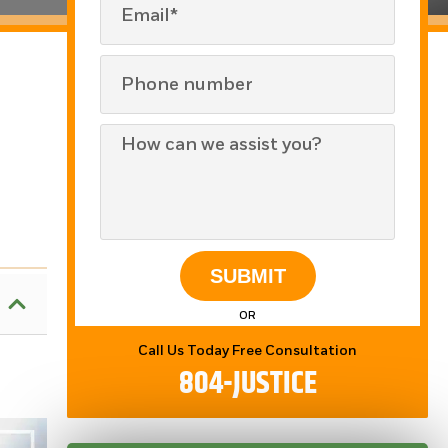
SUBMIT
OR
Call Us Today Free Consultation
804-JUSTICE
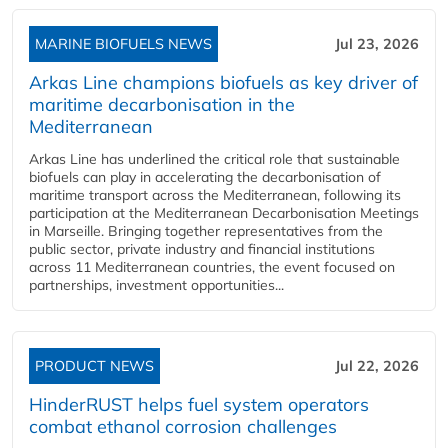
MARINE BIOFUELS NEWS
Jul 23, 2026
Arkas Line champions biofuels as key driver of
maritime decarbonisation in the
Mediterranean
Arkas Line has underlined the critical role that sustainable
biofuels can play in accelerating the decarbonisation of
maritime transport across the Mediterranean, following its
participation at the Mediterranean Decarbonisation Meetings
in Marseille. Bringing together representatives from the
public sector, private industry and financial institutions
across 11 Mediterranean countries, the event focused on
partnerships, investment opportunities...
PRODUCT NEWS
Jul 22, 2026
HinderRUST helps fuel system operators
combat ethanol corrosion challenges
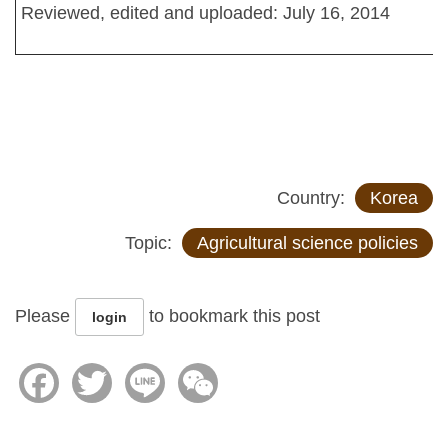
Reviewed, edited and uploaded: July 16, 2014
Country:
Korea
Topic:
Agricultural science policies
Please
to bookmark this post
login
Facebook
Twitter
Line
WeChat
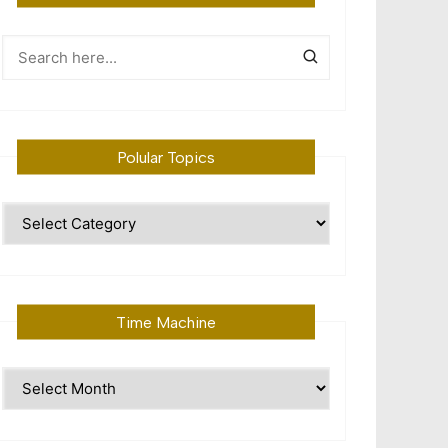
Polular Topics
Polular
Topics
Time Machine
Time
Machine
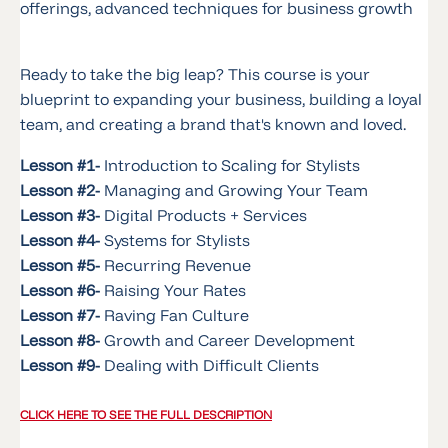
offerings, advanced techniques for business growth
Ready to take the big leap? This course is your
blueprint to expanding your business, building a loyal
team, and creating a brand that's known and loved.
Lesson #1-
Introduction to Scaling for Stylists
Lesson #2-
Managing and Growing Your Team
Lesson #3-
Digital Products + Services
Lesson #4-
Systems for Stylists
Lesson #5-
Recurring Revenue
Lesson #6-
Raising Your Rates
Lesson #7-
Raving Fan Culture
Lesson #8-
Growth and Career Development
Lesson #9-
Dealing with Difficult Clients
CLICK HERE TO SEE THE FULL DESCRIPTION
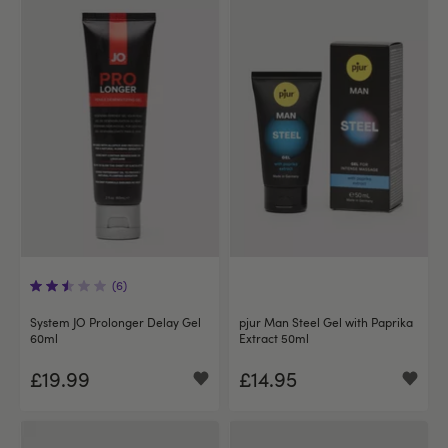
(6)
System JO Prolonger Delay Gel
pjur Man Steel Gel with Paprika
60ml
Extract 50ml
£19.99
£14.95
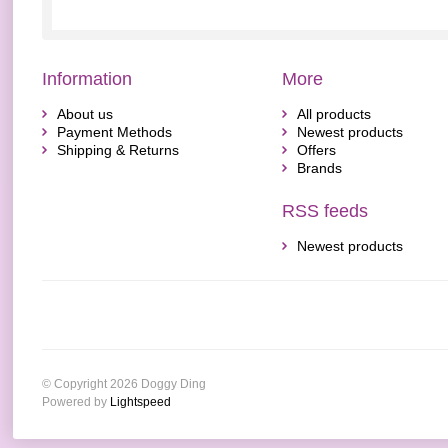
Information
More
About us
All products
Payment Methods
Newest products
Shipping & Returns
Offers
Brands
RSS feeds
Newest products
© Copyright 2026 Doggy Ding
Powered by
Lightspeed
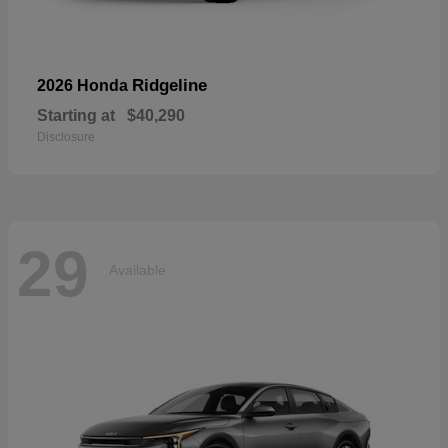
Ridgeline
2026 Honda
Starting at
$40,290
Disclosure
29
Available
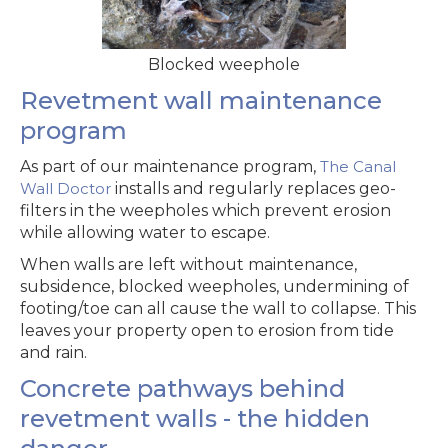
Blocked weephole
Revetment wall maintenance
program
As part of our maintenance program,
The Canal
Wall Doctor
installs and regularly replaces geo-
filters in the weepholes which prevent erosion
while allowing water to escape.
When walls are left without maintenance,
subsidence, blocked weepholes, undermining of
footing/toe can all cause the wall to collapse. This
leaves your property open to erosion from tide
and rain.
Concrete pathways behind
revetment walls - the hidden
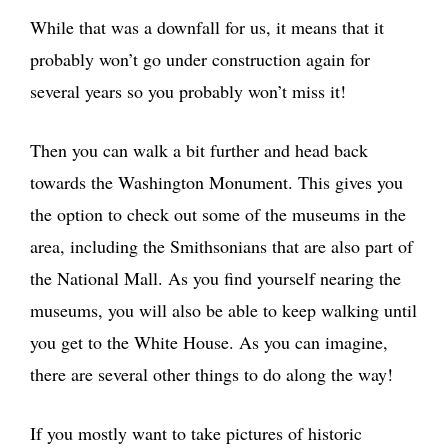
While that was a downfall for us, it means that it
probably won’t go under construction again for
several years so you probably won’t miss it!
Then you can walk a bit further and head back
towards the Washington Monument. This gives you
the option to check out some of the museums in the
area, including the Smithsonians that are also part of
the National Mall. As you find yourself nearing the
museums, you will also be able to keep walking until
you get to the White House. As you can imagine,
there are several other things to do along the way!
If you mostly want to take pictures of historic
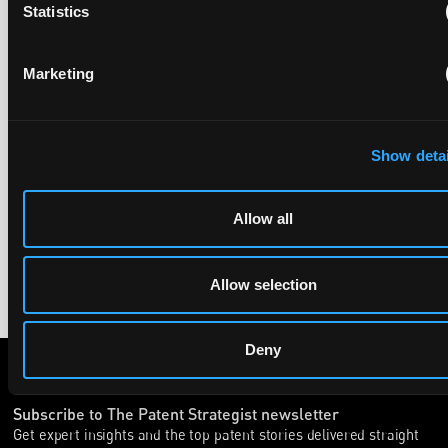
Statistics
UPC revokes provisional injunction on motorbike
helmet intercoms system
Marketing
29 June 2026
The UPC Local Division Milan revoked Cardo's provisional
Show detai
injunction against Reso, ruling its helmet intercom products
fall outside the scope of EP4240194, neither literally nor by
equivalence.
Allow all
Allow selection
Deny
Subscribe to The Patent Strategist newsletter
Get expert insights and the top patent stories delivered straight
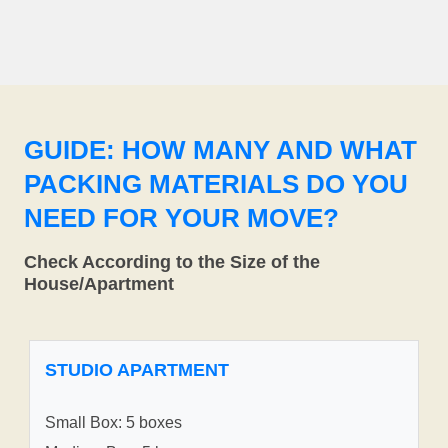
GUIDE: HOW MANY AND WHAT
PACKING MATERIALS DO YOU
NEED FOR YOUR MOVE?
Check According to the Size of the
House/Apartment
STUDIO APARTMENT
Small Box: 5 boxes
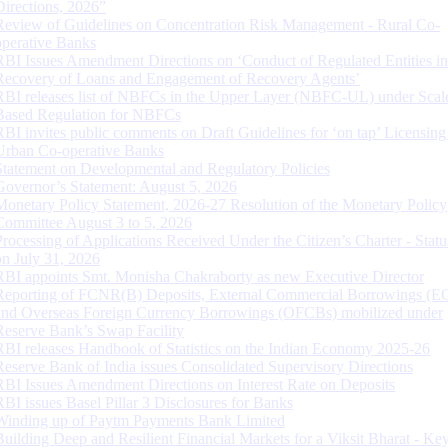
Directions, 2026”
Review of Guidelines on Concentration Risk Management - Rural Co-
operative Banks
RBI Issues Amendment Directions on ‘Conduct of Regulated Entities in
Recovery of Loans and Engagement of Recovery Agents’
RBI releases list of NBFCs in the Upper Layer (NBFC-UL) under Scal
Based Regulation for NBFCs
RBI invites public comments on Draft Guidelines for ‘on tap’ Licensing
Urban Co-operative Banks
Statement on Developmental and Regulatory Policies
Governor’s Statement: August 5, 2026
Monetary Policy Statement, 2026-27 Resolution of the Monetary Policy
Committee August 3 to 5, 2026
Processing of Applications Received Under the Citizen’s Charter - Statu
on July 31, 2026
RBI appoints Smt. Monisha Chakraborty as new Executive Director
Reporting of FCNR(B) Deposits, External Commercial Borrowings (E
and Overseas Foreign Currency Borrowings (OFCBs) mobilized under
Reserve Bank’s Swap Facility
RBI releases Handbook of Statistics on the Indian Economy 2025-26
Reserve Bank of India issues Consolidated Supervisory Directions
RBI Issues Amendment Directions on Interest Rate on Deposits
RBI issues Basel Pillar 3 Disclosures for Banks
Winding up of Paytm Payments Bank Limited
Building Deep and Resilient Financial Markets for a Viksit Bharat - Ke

+---+

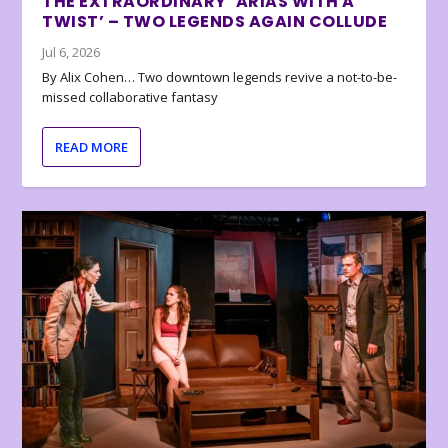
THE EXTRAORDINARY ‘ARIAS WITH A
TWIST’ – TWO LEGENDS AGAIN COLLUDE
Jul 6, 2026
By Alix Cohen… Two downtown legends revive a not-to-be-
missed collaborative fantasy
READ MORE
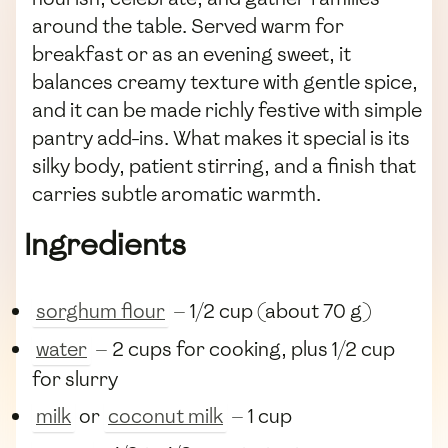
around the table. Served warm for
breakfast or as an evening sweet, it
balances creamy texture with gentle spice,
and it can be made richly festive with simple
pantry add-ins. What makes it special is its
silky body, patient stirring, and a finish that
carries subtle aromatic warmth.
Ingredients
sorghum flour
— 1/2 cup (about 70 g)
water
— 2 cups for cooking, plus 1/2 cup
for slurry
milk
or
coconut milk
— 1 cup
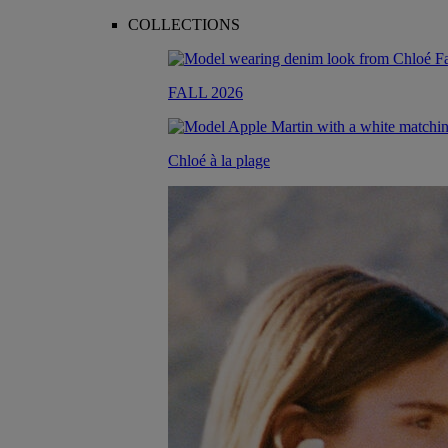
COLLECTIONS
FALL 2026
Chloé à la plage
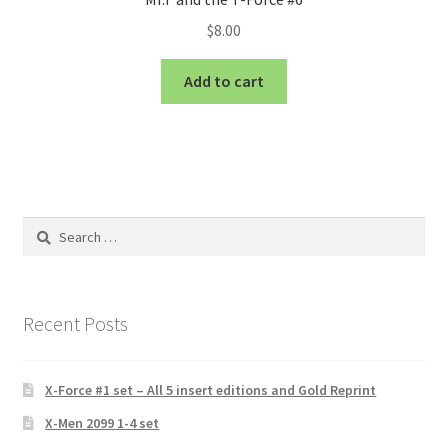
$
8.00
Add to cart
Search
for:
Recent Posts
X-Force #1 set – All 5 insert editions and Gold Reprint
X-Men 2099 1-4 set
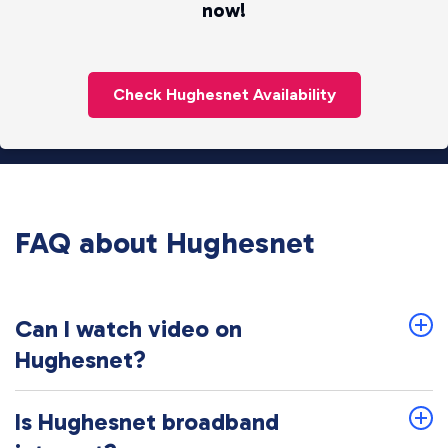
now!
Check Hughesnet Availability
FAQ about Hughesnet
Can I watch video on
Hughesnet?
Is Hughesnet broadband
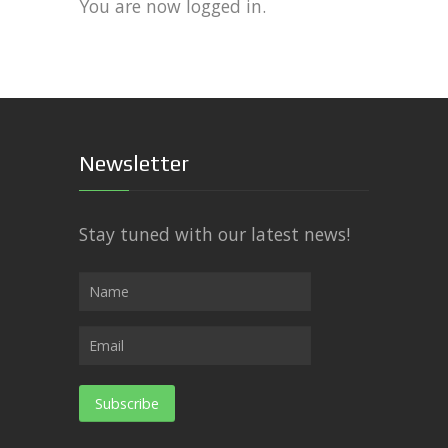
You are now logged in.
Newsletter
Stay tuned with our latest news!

+---+

» Problem to solve: Where does the word "water" show up in the material? Copy out each line that has it.

» Response area:
while allowing water to escape.
water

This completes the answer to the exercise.